What I think I've noticed in the past 12 months has been a much more international flavour to films. Internet films primarily. This used to be a distant goal, maybe even a silly goal. But now I find that people all over the world can enjoy each others films. easily and happily. And if you apply some extra thought this can be people in non-English speaking countries too. Mr Vista is incredibly popular in France, Belgium and Italy due to his lack of dialogue.

Anyway, I'm off to try and cash my rupees! Wish me luck with the bank.

Sunday, March 09, 2008

Bless the Little Chef



Quick thought - is one problem with British film that we are embarrassed of our culture in some way instead of using it.

As an example, consider a road movie, a Thelma & Louise style journey. If our heroines were to want a bite to eat (and therefore offer the writer a rare opportunity to get the couple interacting with others and perhaps hopefully into some conflict) where would they go? In the US they would go to the diner, see below. Obviously. Its their thing. Kind of. Not many are actually left now.

But what if it was set in the UK? We seem to be ashamed to set a scene in a tearoom - see above.
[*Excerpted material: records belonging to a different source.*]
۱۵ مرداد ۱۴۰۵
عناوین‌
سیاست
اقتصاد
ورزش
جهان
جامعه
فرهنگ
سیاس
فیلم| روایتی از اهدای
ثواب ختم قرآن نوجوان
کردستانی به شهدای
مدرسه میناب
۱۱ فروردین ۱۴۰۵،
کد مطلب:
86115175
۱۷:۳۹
Perhaps because it seems too everyday. We think other people won't be interested. But they will be. Just as we like to see Amelie's version of Paris.

So be bold. Set films in a Little Chef. Don't make our films a copy of other people's. Use what we have. Cherish it. That's why "Withnail & I" is always in the top 10 British films.
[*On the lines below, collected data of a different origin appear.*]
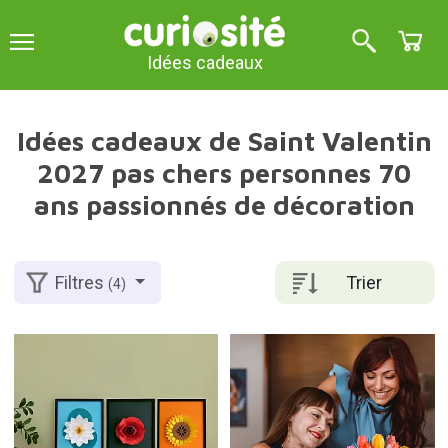
Idées cadeaux
Idées cadeaux de Saint Valentin
2027 pas chers personnes 70
ans passionnés de décoration
Trier
Filtres
(4)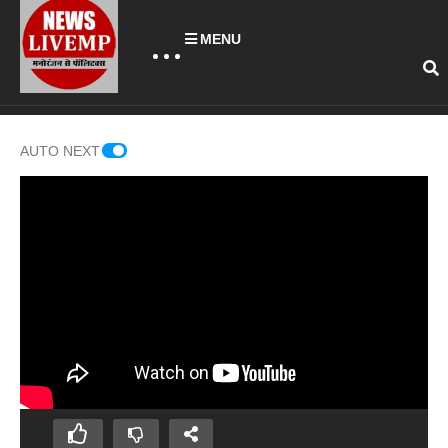
MENU
AUTO NEXT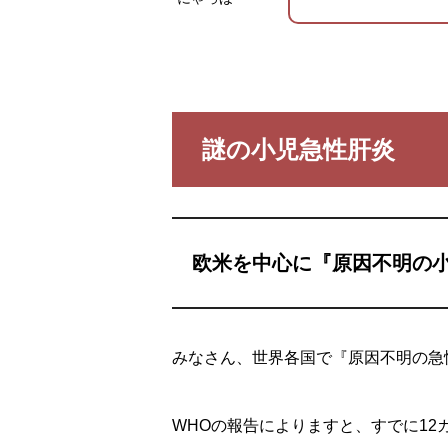
謎の小児急性肝炎
欧米を中心に『原因不明の
みなさん、世界各国で『原因不明の急
WHOの報告によりますと、すでに1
Note: this advice to writers and filmmakers wherever they may live.

Friday, March 07, 2008

Film is...



Film is a contraceptive to prevent real life. Discuss.

Tuesday, March 04, 2008

Right now

Currently up snowdon with Clay Lowe. This is a guy who lives "the hero's journey" rather than thinking about it. He certainly got me to think about my own writing with some good advice on how I could do more.
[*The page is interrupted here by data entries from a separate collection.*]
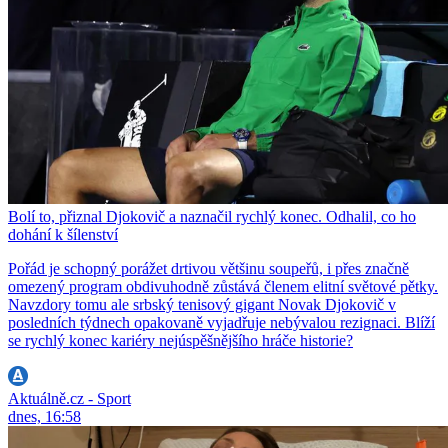
Bolí to, přiznal Djokovič a naznačil rychlý konec. Odhalil, co ho
dohání k šílenství
Pořád je schopný porážet drtivou většinu soupeřů, i přes značně
omezený program obdivuhodně zůstává členem elitní světové pětky.
Navzdory tomu ale srbský tenisový gigant Novak Djokovič v
posledních týdnech opakovaně vyjadřuje nebývalou rezignaci. Blíží
se rychlý konec kariéry nejúspěšnějšího hráče historie?
Aktuálně.cz - Sport
dnes, 16:58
He uses the mountain as a metaphor for a script. We climb it one step at a time, just as we write one page at a time. But it also seems daunting. Sometimes we don't always want to climb that mountain. Clay explores why? And he is a wise man. For me its about time management, for other people it might be something else. Only you can know what stops you getting to the summit. So a great and informative walk.

Scenery is great too!

Monday, March 03, 2008

Bad news for all?



The above photo is just about the only good bit of news in the Media Guardian today. The MG has usually been a bit of a giggle recently as it has shifted more and more across to new media. But this week its all gone the shape of a certain fruit, perhaps a pear!

TV news: ITV in difficulties again and with a new boss
Film: oscars had falling viewing figures
online: facebook in decline and advertising falling
Press: local newspapers losing 10% circulation a year

I am currently in the crew bus on route to a shoot. Soundman Mark says its all due to an impending recession. Perhaps so. And the danger is that so much of modern media is funded by advertising making it (and therefore us) vulnerable.

But there is a vaccine, an antibody, that we all have that we can use. It's passion. The business may flux but our energy must not. So long as we have a story to tell and people want to hear it then it has to work out!